Stable Solvers¶
Stable Solvers provides solvers for training neural networks without entering the edge of stability, for use in investigating neural network loss landscapes. As discovered in Cohen et al. 2021, during neural network training, the curvature of the Hessian matrix rises until the training is overshooting. Stable Solvers provides adaptive solvers that avoid this overshooting and follow the true gradient flow, to support scientific research into the loss landscape. You can find Stable Solvers here, or install it using pip:
pip install stable-solvers
The library currently provides two solvers: adaptive gradient descent and the exponential Euler solver. Adaptive gradient descent calculates the curvature of the Hessian matrix at every iteration and adjusts the learning rate to prevent overshooting. The exponential Euler solver exploits our knowledge of the quadratic terms of the loss function to take larger steps. Each step of the adaptive gradient method is cheaper, but it has to take more of them. Which is optimal depends on the problem to be solved: the exponential Euler method is generally best if the number of network outputs is small or the dataset size is very large, while the adaptive gradient method is best if neither of those conditions apply.

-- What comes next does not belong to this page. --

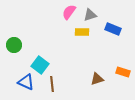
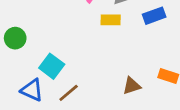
blue rectangle: (113, 29) -> (154, 16), turned -42
brown line: (52, 84) -> (69, 93), turned 56

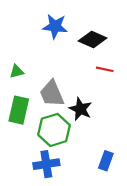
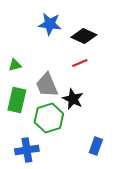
red line: (105, 69) -> (80, 63), moved, turned -35
blue cross: (46, 164) -> (27, 150), moved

Since both solvers require calculating eigenvalues of the Hessian matrix, they need direct access to the network, dataset, and criterion. We package these into a class called a LossFunction
. The expected syntax is:
import stable_solvers as stable
net = ...
dataset = ...
criterion = ...
loss_func = stable.LossFunction(
dataset=dataset,
criterion=criterion,
net=net,
...
)
params = loss_func.initialize_parameters()
solver = stable.ExponentialEulerSolver(
params=params,
loss=loss_func,
max_step_size=0.01,
stiff_dim=...,
)
loss = float('inf')
while loss > 0.1:
loss = solver.step().loss
A full example can be found in this notebook.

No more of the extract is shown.